Blankets, in the form of batts or rolls, are flexible products made from mineral fibers, including fiberglass or rock wool. They are available in widths suited to standard spacings of wall studs and attic or floor joists. They must be hand-cut and trimmed to fit wherever the joist spacing is non-standard (such as near windows, doors, or corners), or where there are obstructions in the walls (such as wires, electrical outlet boxes, or pipes). Batts can be installed by homeowners or professionals. They are available with or without vapor-retarder facings. Batts with a special flame-resistant facing are available in various widths for basement walls where the insulation will be left exposed.
Blown-in loose-fill insulation includes cellulose, fiberglass, or rock wool in the form of loose fibers or fiber pellets that are blown using pneumatic equipment, usually by professional installers. This form of insulation can be used in wall cavities. It is also appropriate for unfinished attic floors, for irregularly shaped areas, and for filling in around obstructions.
In the open wall cavities of a new house, cellulose and fiberglass fibers can also be sprayed after mixing the fibers with an adhesive or foam to make them resistant to settling.

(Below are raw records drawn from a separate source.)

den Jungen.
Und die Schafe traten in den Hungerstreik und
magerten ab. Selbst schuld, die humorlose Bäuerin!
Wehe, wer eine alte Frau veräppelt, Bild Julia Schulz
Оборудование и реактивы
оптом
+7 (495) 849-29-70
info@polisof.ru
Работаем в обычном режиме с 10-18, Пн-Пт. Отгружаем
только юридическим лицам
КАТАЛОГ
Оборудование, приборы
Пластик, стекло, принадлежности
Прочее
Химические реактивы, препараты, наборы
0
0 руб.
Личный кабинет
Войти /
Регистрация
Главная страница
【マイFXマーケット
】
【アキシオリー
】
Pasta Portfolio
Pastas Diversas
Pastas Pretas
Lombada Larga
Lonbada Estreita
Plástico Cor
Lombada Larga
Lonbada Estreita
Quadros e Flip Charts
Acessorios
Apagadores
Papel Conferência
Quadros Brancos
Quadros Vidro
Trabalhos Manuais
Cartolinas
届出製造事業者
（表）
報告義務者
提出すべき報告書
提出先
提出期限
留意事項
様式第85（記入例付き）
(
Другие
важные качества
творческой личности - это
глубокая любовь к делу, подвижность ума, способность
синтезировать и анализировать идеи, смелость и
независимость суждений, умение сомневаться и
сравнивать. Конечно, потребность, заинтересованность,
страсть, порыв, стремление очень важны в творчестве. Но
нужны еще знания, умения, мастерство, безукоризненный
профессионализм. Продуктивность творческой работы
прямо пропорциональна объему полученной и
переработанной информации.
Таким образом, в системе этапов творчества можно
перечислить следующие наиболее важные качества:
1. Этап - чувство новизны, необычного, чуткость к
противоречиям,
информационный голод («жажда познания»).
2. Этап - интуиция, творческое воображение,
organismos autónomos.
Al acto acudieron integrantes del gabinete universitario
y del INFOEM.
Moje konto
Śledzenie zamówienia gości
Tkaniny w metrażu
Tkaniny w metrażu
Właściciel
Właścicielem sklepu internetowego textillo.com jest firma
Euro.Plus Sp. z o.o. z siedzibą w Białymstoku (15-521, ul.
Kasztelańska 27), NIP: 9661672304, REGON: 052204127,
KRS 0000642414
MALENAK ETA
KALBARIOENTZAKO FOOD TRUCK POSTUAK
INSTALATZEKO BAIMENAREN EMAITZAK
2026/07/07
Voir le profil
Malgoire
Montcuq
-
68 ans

Foam insulation can be applied by a professional using special equipment to meter, mix, and spray the foam into place. Polyisocyanurate and polyurethane foam insulation can be produced in two forms: open-cell and closed-cell. In general, open-celled foam allows water vapor to move through the material more easily than closed-cell foam. However, open-celled foams usually have a lower R-value for a given thickness compared to closed-cell foams. So, some of the closed-cell foams are able to provide a greater R-value where space is limited.
Rigid insulation is made from fibrous materials or plastic foams and is produced in board-like forms and molded pipe coverings. These provide full coverage with few heat loss paths and are often able to provide a greater R-value where space is limited. Such boards may be faced with a reflective foil that reduces heat flow when next to an air space. Rigid insulation is often used for foundations and as an insulative wall sheathing.
Reflective insulation systems are fabricated from aluminum foils with a variety of backings such as kraft paper, plastic film, polyethylene bubbles, or cardboard. The resistance to heat flow depends on the heat flow direction, and this type of insulation is most effective in reducing downward heat flow. Reflective systems are typically located between roof rafters, floor joists, or wall studs. If a single reflective surface is used alone and faces an open space, such as an attic, it is called a radiant barrier.
Radiant barriers are installed in buildings to reduce summer heat gain and winter heat loss. In new buildings, you can select foil-faced wood products for your roof sheathing (installed with the foil facing down into the attic) or other locations to provide the radiant barrier as an integral part of the structure. For existing buildings, the radiant barrier is typically fastened across the bottom of joists, as shown in this drawing. All radiant barriers must have a low emittance (0.1 or less) and high reflectance (0.9 or more).